# Going to need lotsa luck or divine intervention



## nabisho (Nov 18, 2004)

This little fellow managed to crawl out of his basket last night and fall to the floor of the pigeon palace (4 ft) I found him this morning almost froze (it was 22 last night) and a bloody boo-boo on his back. I got him in and on a heating pad and some neosporin on the boo-boo but he has had a pretty rought past 12 hours. He needs all the luck and prayers he can get. He's raising his head again and flapping his little winglets and a got a few shots of Nutristart down him, I hope he makes it.

NAB


----------



## maryjane (Jul 15, 2006)

Poor little guy!  I'm sure he will do just fine under your care as soon as he recovers from the shock. They are amazingly hardy even at that small size. Good luck to him!


----------



## pigeonmama (Jan 9, 2005)

Nab,
I have faith in you. If any one can pull Pipsqueak through this, it will be you, guaranteed.
Daryl


----------



## Lovebirds (Sep 6, 2002)

I bet he does just fine. They are very strong determined little birds. Good luck.


----------



## EgypSwiftLady (Jan 14, 2008)

I'm crossing my finger's and toe's and praying to the pigeon god to guide you and your sweet baby. 

Robin.


----------



## Pidgey (May 20, 2005)

Is he keeping his beak open like that very much?

Pidgey


----------



## Charis (Feb 11, 2007)

Personally, I would start that baby on antibiotics. Do you have an incubator?


----------



## Guest (Jan 18, 2008)

I once had that happen where it was freezing and I found a baby from over nite on the floor and I thought it was dead for sure til it moved ... I did the heating pad til his body temp was up and luckily I had my best foster mommy hen sitting on dummy eggs at the same time that I slid the baby under and she did the rest .It was an amazing recovery and I owe it all to my hen J2 (thats here name) sending you warm recovering wishes for your fuzzybaby .


----------



## TAWhatley (Mar 6, 2001)

Gosh, Nab! What a shame! I, too, hope the little one will warm up and be OK, but that open beak bit concerns me. Best of luck with this little tyke!

Terry


----------



## Matt D. (May 12, 2007)

Hope it all turns out good... Every pigeons deserves to live... cant say the same for all the people out there... that becomes more clear to me every day.


----------



## Maggie-NC (Jun 22, 2005)

Nab, I will certainly be pulling for this baby. Already saying prayers for him.


----------



## Feather (Dec 8, 2005)

Poor Lil Feller,

I too am worried about his open beak. Is he gasping? As Shi would say if she was on today..."I'm sending positive healing vibes in your direction"


----------



## TheSnipes (Apr 9, 2007)

Bless him. Good luck to him, and to you!


----------



## Charis (Feb 11, 2007)

Matt D. said:


> Hope it all turns out good... Every pigeons deserves to live... cant say the same for all the people out there... that becomes more clear to me every day.

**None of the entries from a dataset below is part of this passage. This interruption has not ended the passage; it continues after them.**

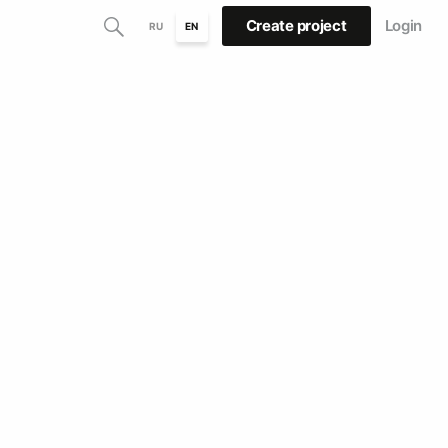
Create project
Login
RU
EN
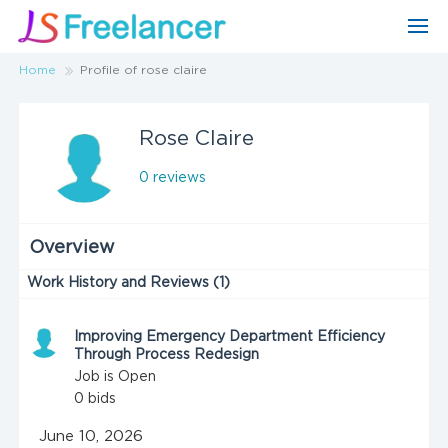
Home
Profile of rose claire
Rose Claire
0 reviews
Overview
Work History and Reviews (1)
Improving Emergency Department Efficiency
Through Process Redesign
Job is Open
0
bids
June 10, 2026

Wow, Matt. I'm surprised to read such a statement from you.


----------



## Matt D. (May 12, 2007)

Charis said:


> Wow, Matt. I'm surprised to read such a statement from you.

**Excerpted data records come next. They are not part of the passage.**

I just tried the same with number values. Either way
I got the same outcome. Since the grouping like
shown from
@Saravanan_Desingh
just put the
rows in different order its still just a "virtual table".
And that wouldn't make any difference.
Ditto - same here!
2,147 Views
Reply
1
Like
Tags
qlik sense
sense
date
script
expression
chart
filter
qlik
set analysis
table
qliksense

Well... everyday I learn and see another idiot somewhere with an udder disrespect for all humanity and every living thing on the earth. If you will excuse my second bible reference for today (I must be in a mood today)... Genesis 1:26 Then God said, "Let us make man in our image, in our likeness, and let them rule over the fish of the sea and the birds of the air, over the livestock, over all the earth, and over all the creatures that move along the ground." 

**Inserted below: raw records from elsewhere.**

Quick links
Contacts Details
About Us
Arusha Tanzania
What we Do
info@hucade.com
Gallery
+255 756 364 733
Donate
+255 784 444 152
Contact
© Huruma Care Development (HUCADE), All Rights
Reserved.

Some people don't have respect for what they own... both material and living.


----------



## Guest (Jan 19, 2008)

just rememeber judgement day comes for us all and nobody makes it out alive ,so we dont have to make that judgement ,just know in gods own way thy will be done on earth as it is in heaven ,amen


----------



## mr squeaks (Apr 14, 2005)

Computer glitch fixed (I hope!). Up to my Yin/Yang playing catch-up!!

BUT, I sure hope that little ones makes it Nab! Could that the open beak mean "feed me?"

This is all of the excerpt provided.